----- The data -----

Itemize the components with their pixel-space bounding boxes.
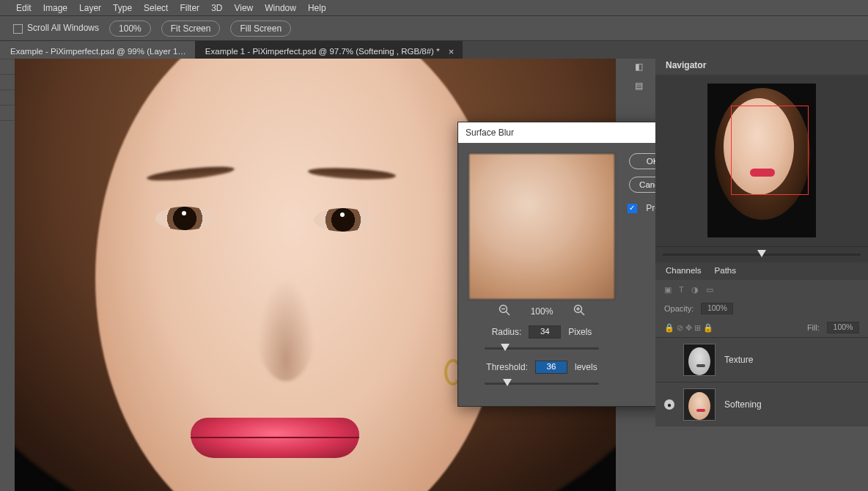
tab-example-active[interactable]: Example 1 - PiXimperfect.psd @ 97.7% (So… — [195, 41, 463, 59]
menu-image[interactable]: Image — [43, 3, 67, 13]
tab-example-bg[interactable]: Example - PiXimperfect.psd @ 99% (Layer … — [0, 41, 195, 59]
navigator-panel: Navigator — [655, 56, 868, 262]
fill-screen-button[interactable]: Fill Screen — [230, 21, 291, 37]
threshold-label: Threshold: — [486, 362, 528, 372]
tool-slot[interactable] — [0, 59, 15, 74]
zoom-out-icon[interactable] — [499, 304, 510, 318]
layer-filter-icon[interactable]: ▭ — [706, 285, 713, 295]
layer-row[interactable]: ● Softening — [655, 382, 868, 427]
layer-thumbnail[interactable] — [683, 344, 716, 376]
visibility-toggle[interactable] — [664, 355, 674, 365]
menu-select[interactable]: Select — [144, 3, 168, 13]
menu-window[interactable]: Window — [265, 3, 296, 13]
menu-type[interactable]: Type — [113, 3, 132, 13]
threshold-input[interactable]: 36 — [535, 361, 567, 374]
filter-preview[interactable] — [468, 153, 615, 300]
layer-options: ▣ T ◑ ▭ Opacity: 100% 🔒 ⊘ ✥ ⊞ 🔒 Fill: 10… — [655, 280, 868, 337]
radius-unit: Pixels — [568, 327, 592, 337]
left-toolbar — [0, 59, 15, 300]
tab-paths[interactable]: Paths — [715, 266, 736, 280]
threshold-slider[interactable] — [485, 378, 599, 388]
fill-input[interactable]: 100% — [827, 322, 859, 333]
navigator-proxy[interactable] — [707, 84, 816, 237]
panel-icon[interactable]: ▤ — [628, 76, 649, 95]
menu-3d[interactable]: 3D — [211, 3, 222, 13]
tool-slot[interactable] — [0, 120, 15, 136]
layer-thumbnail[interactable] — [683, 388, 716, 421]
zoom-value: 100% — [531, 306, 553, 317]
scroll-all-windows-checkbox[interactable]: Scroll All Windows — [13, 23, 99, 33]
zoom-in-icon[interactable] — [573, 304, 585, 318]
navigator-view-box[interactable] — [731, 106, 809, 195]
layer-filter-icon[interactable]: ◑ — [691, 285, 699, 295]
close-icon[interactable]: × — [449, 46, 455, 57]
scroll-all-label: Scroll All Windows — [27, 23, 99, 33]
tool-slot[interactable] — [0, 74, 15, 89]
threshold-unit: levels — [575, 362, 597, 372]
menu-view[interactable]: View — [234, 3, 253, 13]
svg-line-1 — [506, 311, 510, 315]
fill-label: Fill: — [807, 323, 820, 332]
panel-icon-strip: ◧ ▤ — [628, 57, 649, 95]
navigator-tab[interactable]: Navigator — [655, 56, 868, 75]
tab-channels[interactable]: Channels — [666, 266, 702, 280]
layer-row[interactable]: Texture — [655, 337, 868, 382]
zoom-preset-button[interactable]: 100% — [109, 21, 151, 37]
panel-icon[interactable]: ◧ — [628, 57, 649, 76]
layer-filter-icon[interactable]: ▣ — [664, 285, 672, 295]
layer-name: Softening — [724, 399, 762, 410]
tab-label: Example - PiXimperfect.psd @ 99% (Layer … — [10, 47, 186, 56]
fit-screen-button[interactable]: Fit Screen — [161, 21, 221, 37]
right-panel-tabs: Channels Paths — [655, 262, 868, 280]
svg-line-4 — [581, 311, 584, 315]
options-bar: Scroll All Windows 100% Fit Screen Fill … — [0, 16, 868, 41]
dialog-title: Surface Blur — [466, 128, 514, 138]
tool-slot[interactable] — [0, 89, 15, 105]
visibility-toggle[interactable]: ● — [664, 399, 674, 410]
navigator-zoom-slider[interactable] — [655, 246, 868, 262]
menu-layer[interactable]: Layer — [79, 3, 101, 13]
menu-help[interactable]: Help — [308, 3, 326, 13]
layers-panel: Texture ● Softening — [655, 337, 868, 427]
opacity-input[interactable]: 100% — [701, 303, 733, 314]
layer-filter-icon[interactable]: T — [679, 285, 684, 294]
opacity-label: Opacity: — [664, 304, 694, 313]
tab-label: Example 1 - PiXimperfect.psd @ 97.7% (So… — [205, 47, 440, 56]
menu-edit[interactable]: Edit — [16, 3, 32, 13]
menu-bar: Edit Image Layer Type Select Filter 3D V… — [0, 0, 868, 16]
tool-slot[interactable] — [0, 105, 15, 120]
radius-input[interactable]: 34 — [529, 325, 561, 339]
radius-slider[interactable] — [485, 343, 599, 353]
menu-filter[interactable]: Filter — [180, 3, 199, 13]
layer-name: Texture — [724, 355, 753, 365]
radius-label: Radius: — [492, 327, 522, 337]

-----

- [Action item]: Give the listing again word for word, but drop every picture.

- [Answer area]:
Itemize the components with their pixel-space bounding boxes.
tab-example-active[interactable]: Example 1 - PiXimperfect.psd @ 97.7% (So… — [195, 41, 463, 59]
menu-image[interactable]: Image — [43, 3, 67, 13]
tab-example-bg[interactable]: Example - PiXimperfect.psd @ 99% (Layer … — [0, 41, 195, 59]
navigator-panel: Navigator — [655, 56, 868, 262]
fill-screen-button[interactable]: Fill Screen — [230, 21, 291, 37]
threshold-label: Threshold: — [486, 362, 528, 372]
tool-slot[interactable] — [0, 59, 15, 74]
zoom-out-icon[interactable] — [499, 304, 510, 318]
layer-filter-icon[interactable]: ▭ — [706, 285, 713, 295]
layer-row[interactable]: ● Softening — [655, 382, 868, 427]
layer-thumbnail[interactable] — [683, 344, 716, 376]
visibility-toggle[interactable] — [664, 355, 674, 365]
menu-select[interactable]: Select — [144, 3, 168, 13]
menu-window[interactable]: Window — [265, 3, 296, 13]
menu-type[interactable]: Type — [113, 3, 132, 13]
threshold-input[interactable]: 36 — [535, 361, 567, 374]
filter-preview[interactable] — [468, 153, 615, 300]
layer-options: ▣ T ◑ ▭ Opacity: 100% 🔒 ⊘ ✥ ⊞ 🔒 Fill: 10… — [655, 280, 868, 337]
radius-unit: Pixels — [568, 327, 592, 337]
left-toolbar — [0, 59, 15, 300]
tab-paths[interactable]: Paths — [715, 266, 736, 280]
threshold-slider[interactable] — [485, 378, 599, 388]
fill-input[interactable]: 100% — [827, 322, 859, 333]
navigator-proxy[interactable] — [707, 84, 816, 237]
panel-icon[interactable]: ▤ — [628, 76, 649, 95]
menu-3d[interactable]: 3D — [211, 3, 222, 13]
tool-slot[interactable] — [0, 120, 15, 136]
layer-thumbnail[interactable] — [683, 388, 716, 421]
zoom-value: 100% — [531, 306, 553, 317]
scroll-all-windows-checkbox[interactable]: Scroll All Windows — [13, 23, 99, 33]
zoom-in-icon[interactable] — [573, 304, 585, 318]
navigator-view-box[interactable] — [731, 106, 809, 195]
layer-filter-icon[interactable]: ◑ — [691, 285, 699, 295]
close-icon[interactable]: × — [449, 46, 455, 57]
scroll-all-label: Scroll All Windows — [27, 23, 99, 33]
tool-slot[interactable] — [0, 74, 15, 89]
threshold-unit: levels — [575, 362, 597, 372]
menu-view[interactable]: View — [234, 3, 253, 13]
svg-line-1 — [506, 311, 510, 315]
fill-label: Fill: — [807, 323, 820, 332]
panel-icon-strip: ◧ ▤ — [628, 57, 649, 95]
navigator-tab[interactable]: Navigator — [655, 56, 868, 75]
tab-channels[interactable]: Channels — [666, 266, 702, 280]
layer-row[interactable]: Texture — [655, 337, 868, 382]
zoom-preset-button[interactable]: 100% — [109, 21, 151, 37]
panel-icon[interactable]: ◧ — [628, 57, 649, 76]
layer-filter-icon[interactable]: ▣ — [664, 285, 672, 295]
layer-name: Softening — [724, 399, 762, 410]
tab-label: Example - PiXimperfect.psd @ 99% (Layer … — [10, 47, 186, 56]
fit-screen-button[interactable]: Fit Screen — [161, 21, 221, 37]
right-panel-tabs: Channels Paths — [655, 262, 868, 280]
svg-line-4 — [581, 311, 584, 315]
options-bar: Scroll All Windows 100% Fit Screen Fill … — [0, 16, 868, 41]
dialog-title: Surface Blur — [466, 128, 514, 138]
tool-slot[interactable] — [0, 89, 15, 105]
visibility-toggle[interactable]: ● — [664, 399, 674, 410]
navigator-zoom-slider[interactable] — [655, 246, 868, 262]
menu-layer[interactable]: Layer — [79, 3, 101, 13]
menu-help[interactable]: Help — [308, 3, 326, 13]
layers-panel: Texture ● Softening — [655, 337, 868, 427]
opacity-input[interactable]: 100% — [701, 303, 733, 314]
layer-filter-icon[interactable]: T — [679, 285, 684, 294]
opacity-label: Opacity: — [664, 304, 694, 313]
tab-label: Example 1 - PiXimperfect.psd @ 97.7% (So… — [205, 47, 440, 56]
menu-edit[interactable]: Edit — [16, 3, 32, 13]
menu-bar: Edit Image Layer Type Select Filter 3D V… — [0, 0, 868, 16]
tool-slot[interactable] — [0, 105, 15, 120]
radius-input[interactable]: 34 — [529, 325, 561, 339]
radius-slider[interactable] — [485, 343, 599, 353]
menu-filter[interactable]: Filter — [180, 3, 199, 13]
layer-name: Texture — [724, 355, 753, 365]
radius-label: Radius: — [492, 327, 522, 337]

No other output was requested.